Escultura
Barcelona, cinco de la tarde
La Ciutat Vella es, con toda seguridad, el distrito más literario de Barcelona. De la Barcelona, al menos, que conocimos mucho antes de visitarla gracias a Vázquez Montalbán y a Eduardo Mendoza, más tarde gracias a Juan Marsé, cuya obra no es para adolescentes, y siempre en el aroma de las canciones de un Loquillo que en esta hora funesta no será un «joven airado», sino un señor enrabietado y triste. Delirios nacionalistas aparte, todos los españoles la sienten como suya igual que todo Occidente se estremece cuando el terror golpea alguna de sus urbes universales (Nueva York, París, Londres ni Berlín se han librado) porque en esta era de la información y de los viajes low cost, muchos rincones del orbe nos parecen la esquina de nuestra calle.

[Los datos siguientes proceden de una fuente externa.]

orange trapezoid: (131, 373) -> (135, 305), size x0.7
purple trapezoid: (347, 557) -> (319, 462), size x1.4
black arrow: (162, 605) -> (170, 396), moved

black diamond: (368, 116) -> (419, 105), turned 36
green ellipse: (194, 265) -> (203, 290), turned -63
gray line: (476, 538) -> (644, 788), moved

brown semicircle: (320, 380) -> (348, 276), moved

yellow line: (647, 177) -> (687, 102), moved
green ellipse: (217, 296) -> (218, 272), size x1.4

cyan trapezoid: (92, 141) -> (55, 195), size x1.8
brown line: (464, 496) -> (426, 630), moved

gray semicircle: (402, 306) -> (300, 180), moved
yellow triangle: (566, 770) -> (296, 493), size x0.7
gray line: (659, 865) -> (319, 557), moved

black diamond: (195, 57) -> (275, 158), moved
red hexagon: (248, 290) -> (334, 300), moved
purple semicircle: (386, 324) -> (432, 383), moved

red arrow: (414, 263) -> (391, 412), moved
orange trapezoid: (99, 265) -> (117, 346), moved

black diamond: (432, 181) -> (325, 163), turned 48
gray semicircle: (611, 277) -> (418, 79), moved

Aborígenes y turistas, a despecho de las tensiones artificialmente provocadas de las últimas semanas, se igualan al convertirse en el objetivo de estas bestias, que consideran pecaminoso nuestro incondicional amor a la vida. Estos mahometanos errados sienten una alucinada fascinación por la muerte que muestran en cuanto Alá les brinda la ocasión. En Barcelona se come, se bebe, se liga, se baila y se ríe como en muy pocos sitios; hasta una feria de la pornografía se celebra cada otoño en el Fórum, en la que voyeurs de los cinco continentes le hacen un tremendo corte de mangas a los fanáticos de toda condición, también a estos yihadistas que nos quieren puros y exigen que las mujeres vayan veladas. Pero no tardaremos mucho en escuchar voces comprensivas y argumentos que caerán en la abyección de culpabilizar a las víctimas. Nunca falta un tonto con voluntad de dar la nota.